## WORK TO COMPLETE
This exercise requires an exact output of the listing, images omitted.

*** Block opens ***

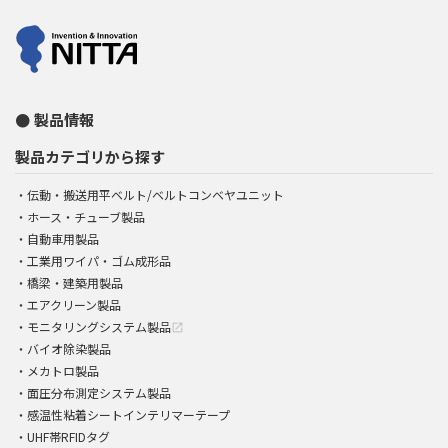
製品情報
製品カテゴリから探す
伝動・搬送用平ベルト/ベルトコンベヤユニット
ホース・チューブ製品
自動車用製品
工業用ワイパ・ゴム成形品
橋梁・建築用製品
エアクリーン製品
モニタリングシステム製品
open_in_new
バイオ除染製品
メカトロ製品
面圧分布測定システム製品
感温性粘着シートインテリマーテープ
UHF帯RFIDタグ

*** Block closes ***

## EXERCISE RESPONSE
製品情報
製品カテゴリから探す
伝動・搬送用平ベルト/ベルトコンベヤユニット
ホース・チューブ製品
自動車用製品
工業用ワイパ・ゴム成形品
橋梁・建築用製品
エアクリーン製品
モニタリングシステム製品
open_in_new
バイオ除染製品
メカトロ製品
面圧分布測定システム製品
感温性粘着シートインテリマーテープ
UHF帯RFIDタグ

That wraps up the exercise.